The Pricing team proposed an opportunity to up-sell tickets to customers using a Ticket Upgrade feature, which could lead to higher margin earnings per sale. Product and UX decided to explore this proposal with an A/B test on our web platform.
- Sports fans
- Design a seamless responsive web experience
- A/B test with MLB, NBA, NHL and NFL events
- Improved conversion rate
- Increase in Gross Order Volume (GOV)
- Increase in upgrade frequency
Competitive Usability Tests
I formulated a test plan and ran remote unmoderated usability tests on our competitor's website. The primary test objectives were to see if users had interest in a ticket upgrade option, and to learn what would prompt them to upgrade.
I recruited 6 football fans from UserTesting.com for the test, and analyzed the test video recordings to uncover, document, and present insights to Product and Engineering.
- Competitor's ticket upgrade flow was easy to understand, but users had slight confusion with the upgraded seat view
- 2/6 users expressed concern that they wouldn’t want an upgrade to be on the visitors side
- Some users expressed interest in seeing whether the upgraded seat would be closer to concession stands or restrooms
- 3/6 users specifically called out the color scheme used for the Ticket Upgrade design that made it easier to navigate
I used findings from the competitive usability tests to inform my ideation process and sketched out two divergent concepts - Bottom Sheet UI and Pill UI.
The sketches were used for reviews with the design team, and the team felt the Bottom Sheet concept, having closer proximity to the Checkout button, would capture the attention of high intent users. I was in agreement, and moved forward to refine this concept.
After reviewing sketches with the design team and aligning on direction, I created wireframes for the Ticket Upgrade component. I also saw opportunity to improve the organization of information on the ticket details page itself, and documented my suggestions in the wireframes.
I used these wireframes for reviews with the lead engineer and product manager to get feedback on functionality and feasibility. I learned from those discussions that I could simplify the flow by updating the bottom sheet component to have a full takeover state to show the upgraded ticket, rather than replacing the ticket details page with the upgraded ticket details. I took this insight into my final UI designs.
From competitive usability tests, I saw that users liked the visual coherency of ticket upgrade on our competitor, and that it also helped with navigation.
I introduced a new color [#79B264] that was dedicated to Ticket Upgrade to make it distinct from the rest of the ticket purchase flow. I reviewed the color with the design team, and we were in agreement with the new addition.

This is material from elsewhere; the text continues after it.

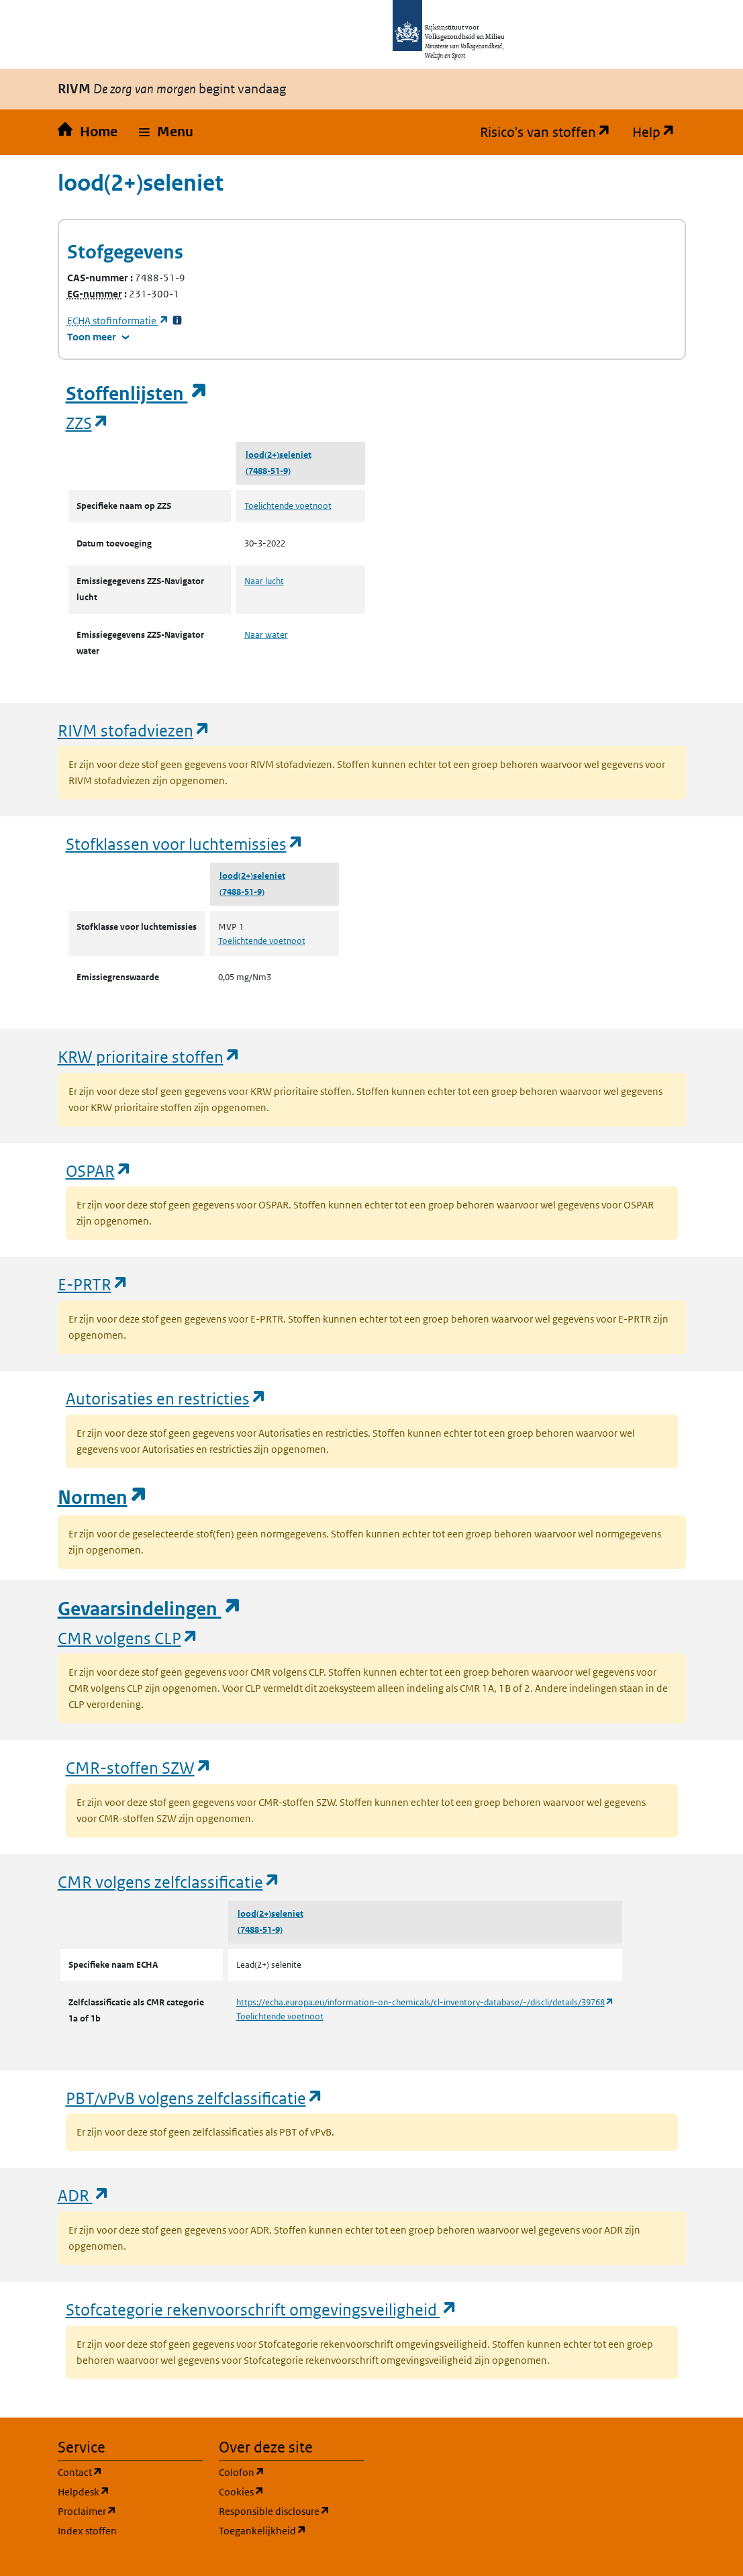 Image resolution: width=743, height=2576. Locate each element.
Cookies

I introduced a new Bottom Sheet UI component, that had a minimized, expanded, and full takeover state. I reviewed the component with engineers for feedback, and we decided not to add it to the design system as it was a one-off use for this feature.
I created a Ticket Upgrade icon, combining icons from our existing set - ticket and upward facing arrow.

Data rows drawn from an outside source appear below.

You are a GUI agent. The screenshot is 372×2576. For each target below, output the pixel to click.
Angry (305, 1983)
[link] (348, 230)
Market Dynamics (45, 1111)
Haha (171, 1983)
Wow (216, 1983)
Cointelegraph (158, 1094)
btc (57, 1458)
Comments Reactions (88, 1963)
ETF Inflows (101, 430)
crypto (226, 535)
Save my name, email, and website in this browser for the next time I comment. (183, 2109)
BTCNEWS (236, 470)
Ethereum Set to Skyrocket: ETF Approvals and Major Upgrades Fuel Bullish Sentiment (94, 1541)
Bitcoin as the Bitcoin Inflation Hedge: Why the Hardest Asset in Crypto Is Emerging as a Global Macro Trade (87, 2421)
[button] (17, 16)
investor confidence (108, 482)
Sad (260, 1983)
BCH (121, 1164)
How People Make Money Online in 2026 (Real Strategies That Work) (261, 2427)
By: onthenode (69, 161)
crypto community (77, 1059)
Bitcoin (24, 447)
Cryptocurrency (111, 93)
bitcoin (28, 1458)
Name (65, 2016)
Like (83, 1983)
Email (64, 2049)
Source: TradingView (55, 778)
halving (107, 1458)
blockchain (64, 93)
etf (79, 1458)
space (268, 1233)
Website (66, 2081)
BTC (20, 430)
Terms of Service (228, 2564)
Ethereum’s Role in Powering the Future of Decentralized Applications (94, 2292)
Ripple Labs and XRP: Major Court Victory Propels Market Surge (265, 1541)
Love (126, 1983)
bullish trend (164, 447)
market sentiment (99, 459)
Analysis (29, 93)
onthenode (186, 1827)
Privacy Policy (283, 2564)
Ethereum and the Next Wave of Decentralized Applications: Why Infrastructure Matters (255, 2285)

I created a prototype in Axure using visual assets designed in Sketch (Sketch to Axure plugin) to demonstrate timing, animation, and interaction with the new ticket upgrade component, as well as the complete upgrade flow.

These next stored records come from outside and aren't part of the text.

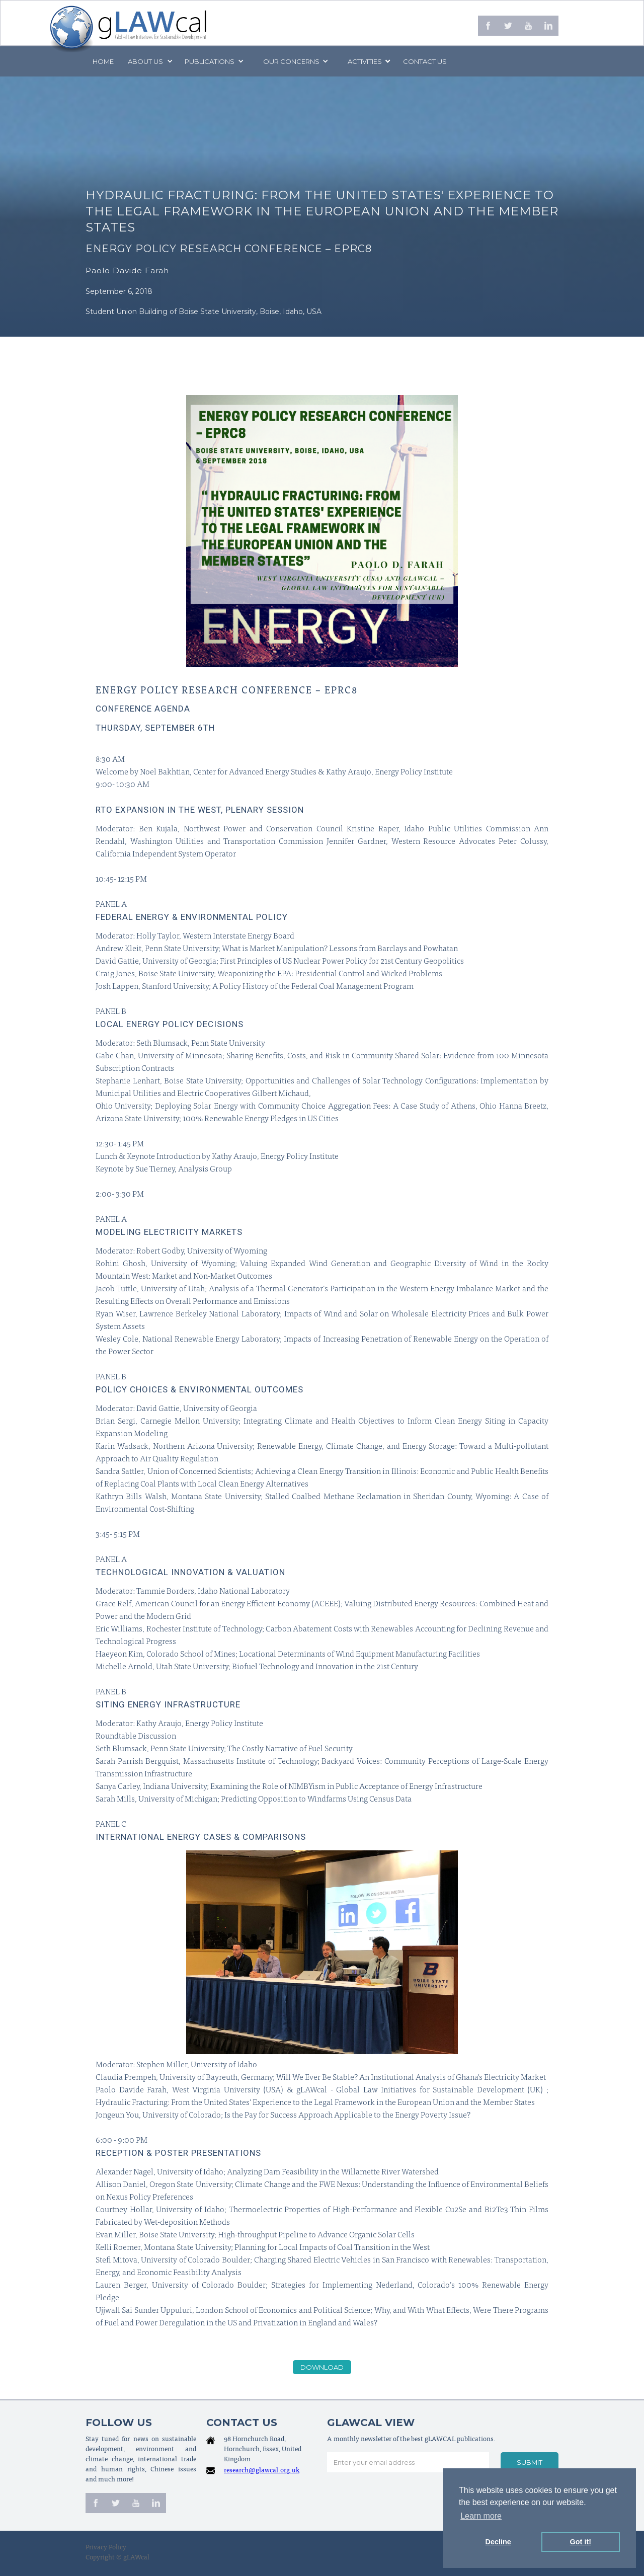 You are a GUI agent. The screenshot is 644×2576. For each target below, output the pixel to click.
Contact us (425, 61)
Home (103, 61)
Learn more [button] (481, 2516)
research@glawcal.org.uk (261, 2471)
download (322, 2367)
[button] (149, 61)
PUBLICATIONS (209, 61)
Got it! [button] (580, 2542)
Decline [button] (498, 2542) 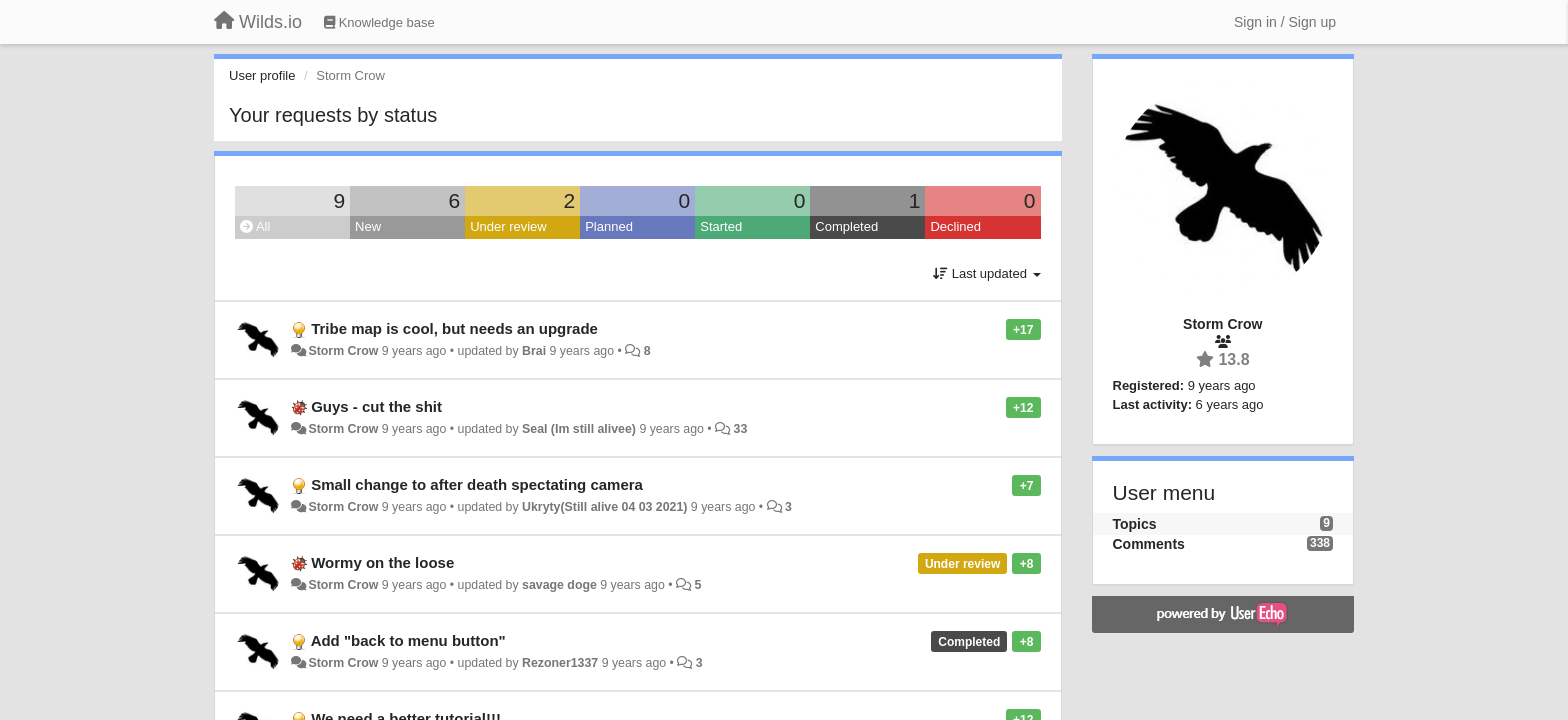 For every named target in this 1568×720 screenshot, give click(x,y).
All (255, 226)
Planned (609, 226)
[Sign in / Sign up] (1285, 22)
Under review (508, 226)
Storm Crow (343, 351)
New (368, 226)
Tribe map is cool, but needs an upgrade (454, 328)
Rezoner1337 (560, 663)
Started (721, 226)
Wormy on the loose (382, 562)
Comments (1149, 544)
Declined (955, 226)
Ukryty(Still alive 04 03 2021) (604, 507)
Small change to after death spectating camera (477, 484)
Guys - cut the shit (376, 406)
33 (741, 429)
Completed (846, 226)
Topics (1135, 524)
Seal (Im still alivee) (579, 429)
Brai (534, 351)
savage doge (559, 585)
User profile (262, 75)
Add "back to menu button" (408, 640)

I used the prototype for discussions with Engineers on implementation, along with visual assets exported to Zeplin and documentation in JIRA stories. I also used to it run remote unmoderated usability tests.
Tap a quantity on the screen here to test it out.
Product wanted to test the efficacy of Ticket Upgrade against identified success metrics using a multivariate A/B test. There were 3 groups of variants, and a total of 16 variants (2x2x4):
This group was used to test if displaying the price differently could have an effect in the user's decision to upgrade
- Total Price: Show total price of upgraded ticket
- Delta Price: Show price difference between original and upgraded ticket
This group was used to test if users would be willing to upgrade for smaller or larger price increases
- Large Increase: 10-20% increase in upgrade price
Small Increase: 5-10% increase in upgrade price
This group was used to compare how ticket upgrade performed in 4 sports leagues - MLB, NBA, NHL, and NFL
The A/B test ran for 2 months to reach significance on Optimizely. The results, although mixed, were mostly positive - one variant led to a +9.7% increase in GOV, whereas another led to a -2.2% decrease in GOV over control.
The winning variants, if promoted to all users, would bring in an estimated total revenue of $14m year-over-year. The Product team decided to promote winning variants to all users on the marketplace.